Possible features to address the problem:

  • Group Scheduling (group ≥ 2, course groups, extracurriculars, living group): allows students to view schedules for everyone within a group that they can join.
  • Friends: A user can become friends with someone else and then view their schedule or the similarity between their schedule and all their other friends.
  • Schedule Similarities (between courses, not times): View the similarity between your schedule and others’ schedules, whether friends or group members.
  • Ranking Scheduled Items (“likely to take”, “definitely taking”): Add tags to selected courses reflecting likelihood of actually taking them. Flags include (“not likely”, “likely”, “definitely”).
  • Search by Filter: e.g., show only “definitely” taking courses or show “definitely” + “likely” taking courses.
  • MIT Schedule Syncing: To reduce friction from manual input, integrate syncing with Hydrant/CourseRoad so users can directly export their classes to the app.

Ethical Analysis

Identification of stakeholders and the impacts they might experience. (individual)

Stakeholders - Prompt: Non-targeted use

One non-targeted use of the app that could adversely affect stakeholders is that stalkers or other bad actors could use it to know where users are at certain times. Mitigation: Require university email authentication and restrict schedule visibility to confirmed friends only.


Stakeholders — Prompt: Indirect Impacts / Feature: Schedule Visibility + Friends

Observation: Instructors and advisors could use visibility data to identify collaboration opportunities, but could also misinterpret social clustering as performance predictors, affecting advising and grading biases.

Design Response: Limit administrative access by requiring explicit consent for instructors/advisors to view aggregate student networks. Provide only de-identified, aggregated analytics for course planning. However, we will probably not implement this feature.
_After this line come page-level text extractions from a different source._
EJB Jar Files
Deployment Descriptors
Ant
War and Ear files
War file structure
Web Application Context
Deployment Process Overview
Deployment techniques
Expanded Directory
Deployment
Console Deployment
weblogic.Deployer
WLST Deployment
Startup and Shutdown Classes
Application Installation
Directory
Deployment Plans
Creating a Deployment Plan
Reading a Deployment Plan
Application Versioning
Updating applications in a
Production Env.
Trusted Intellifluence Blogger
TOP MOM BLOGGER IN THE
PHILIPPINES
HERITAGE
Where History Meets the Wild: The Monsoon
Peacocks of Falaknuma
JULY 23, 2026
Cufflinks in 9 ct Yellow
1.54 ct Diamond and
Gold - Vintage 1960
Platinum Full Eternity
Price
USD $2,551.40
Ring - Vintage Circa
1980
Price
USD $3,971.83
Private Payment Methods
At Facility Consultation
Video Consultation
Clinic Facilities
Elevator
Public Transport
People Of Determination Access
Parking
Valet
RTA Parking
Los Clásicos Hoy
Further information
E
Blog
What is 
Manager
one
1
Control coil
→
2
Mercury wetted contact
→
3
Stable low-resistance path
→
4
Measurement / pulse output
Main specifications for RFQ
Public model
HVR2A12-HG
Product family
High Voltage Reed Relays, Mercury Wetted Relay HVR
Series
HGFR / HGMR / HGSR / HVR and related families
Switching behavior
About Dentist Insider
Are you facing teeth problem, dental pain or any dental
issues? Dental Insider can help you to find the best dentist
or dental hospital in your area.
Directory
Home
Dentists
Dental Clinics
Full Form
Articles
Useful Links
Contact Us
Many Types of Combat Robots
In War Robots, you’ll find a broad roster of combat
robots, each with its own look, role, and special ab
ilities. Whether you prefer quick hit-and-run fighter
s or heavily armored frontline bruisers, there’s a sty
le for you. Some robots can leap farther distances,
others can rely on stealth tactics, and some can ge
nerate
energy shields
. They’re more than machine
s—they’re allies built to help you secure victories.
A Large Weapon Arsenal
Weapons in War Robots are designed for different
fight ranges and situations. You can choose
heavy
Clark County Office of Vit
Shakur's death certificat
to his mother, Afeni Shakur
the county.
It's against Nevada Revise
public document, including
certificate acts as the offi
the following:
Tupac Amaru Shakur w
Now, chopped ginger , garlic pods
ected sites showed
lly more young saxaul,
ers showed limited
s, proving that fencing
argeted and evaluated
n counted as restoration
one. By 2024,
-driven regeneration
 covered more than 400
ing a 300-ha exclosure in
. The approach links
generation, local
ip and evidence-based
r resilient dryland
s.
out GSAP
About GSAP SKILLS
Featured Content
Time — Prompt: Short/Medium/Long Effects / Feature: Friends & Group Scheduling

Observation: Short-term convenience (coordinating study groups) can lead to long-term social sorting: students may cluster classes with friends, narrowing exposure to diverse peers and reducing serendipitous academic exploration — both valuable for employers and society as diversity fosters innovation.

Design Response: Add “diversity nudges” highlighting courses outside a user’s friend cluster and offer anonymized friend-overlap statistics to encourage broader enrollment choices. However, we will probably not implement this feature.


Values — Prompt: Choose Desired Values / Feature: Schedule Visibility

Observation: A key value for the app must be privacy, ensuring schedules are visible only to intended audiences. Conflicts may arise if a user must share visibility with a group that includes someone they don’t get along with.

Design Response: Add blacklisting capability within schedule visibility settings — allowing users to whitelist entire groups while blacklisting specific individuals.


Pervasiveness — prompt: Broad Adoption

Observation: As adoption expands, students would benefit from easier coordination, increased belonging, and more efficient course discovery. However, widespread use may also create social pressure to align schedules with friends, exclude non-users, and risk institutional misuse of schedule data.

Design Response: Implement “open-to-collaborate” tags for courses to balance broad inclusivity while being able to hide other parts of a schedule. We will probably not implement this feature for this project.